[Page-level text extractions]
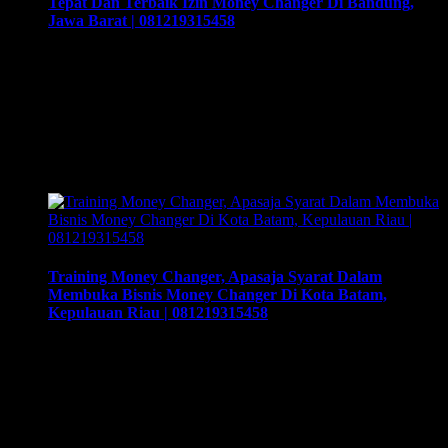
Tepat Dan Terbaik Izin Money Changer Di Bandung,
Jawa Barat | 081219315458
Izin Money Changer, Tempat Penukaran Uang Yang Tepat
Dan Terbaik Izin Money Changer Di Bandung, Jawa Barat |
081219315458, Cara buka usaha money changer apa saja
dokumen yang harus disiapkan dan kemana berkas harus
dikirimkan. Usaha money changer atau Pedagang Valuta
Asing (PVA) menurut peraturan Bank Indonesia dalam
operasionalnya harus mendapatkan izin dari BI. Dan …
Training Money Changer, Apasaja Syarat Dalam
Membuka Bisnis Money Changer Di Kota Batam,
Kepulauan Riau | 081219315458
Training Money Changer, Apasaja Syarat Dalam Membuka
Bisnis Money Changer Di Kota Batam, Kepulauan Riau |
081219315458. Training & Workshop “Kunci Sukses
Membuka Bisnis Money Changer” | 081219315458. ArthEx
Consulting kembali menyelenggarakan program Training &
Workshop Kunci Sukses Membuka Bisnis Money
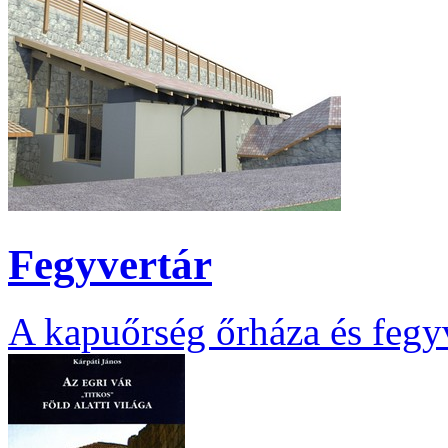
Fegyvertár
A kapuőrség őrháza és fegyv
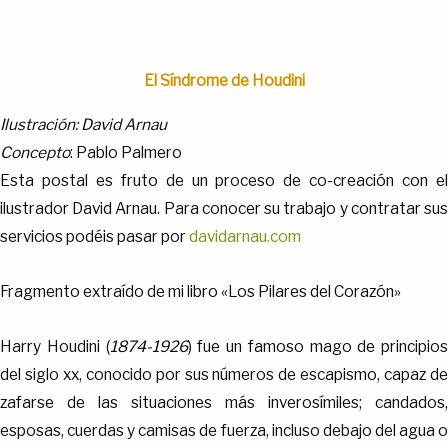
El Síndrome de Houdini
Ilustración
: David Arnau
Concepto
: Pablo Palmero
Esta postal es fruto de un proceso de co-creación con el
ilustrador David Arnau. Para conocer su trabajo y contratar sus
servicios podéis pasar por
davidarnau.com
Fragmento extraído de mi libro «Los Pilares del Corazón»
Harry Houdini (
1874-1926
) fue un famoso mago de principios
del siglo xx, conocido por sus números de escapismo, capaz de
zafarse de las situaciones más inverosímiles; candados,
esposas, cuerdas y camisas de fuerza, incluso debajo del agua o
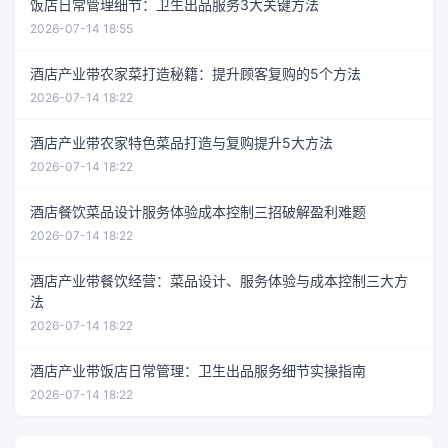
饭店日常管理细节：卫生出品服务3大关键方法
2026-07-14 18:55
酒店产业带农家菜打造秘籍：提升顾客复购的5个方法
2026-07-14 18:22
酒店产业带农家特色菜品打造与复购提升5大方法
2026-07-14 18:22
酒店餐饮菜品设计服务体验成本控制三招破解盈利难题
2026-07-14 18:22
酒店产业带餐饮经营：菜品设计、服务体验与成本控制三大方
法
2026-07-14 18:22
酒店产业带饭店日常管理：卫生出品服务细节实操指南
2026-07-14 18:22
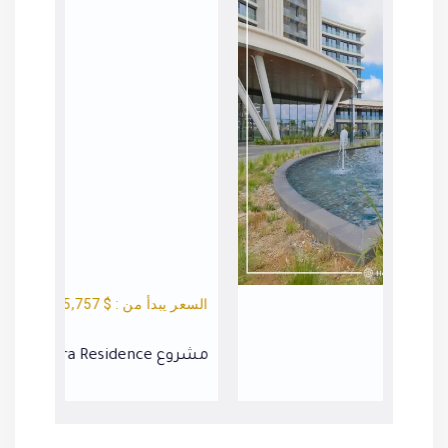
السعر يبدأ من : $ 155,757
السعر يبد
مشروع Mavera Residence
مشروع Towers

*WHAT THE TASK REQUIRES*: Whenever the string "Tepat" occurs in a line of the entries above, copy that line.

*EXERCISE OUTPUT*:
Tepat Dan Terbaik Izin Money Changer Di Bandung,
Izin Money Changer, Tempat Penukaran Uang Yang Tepat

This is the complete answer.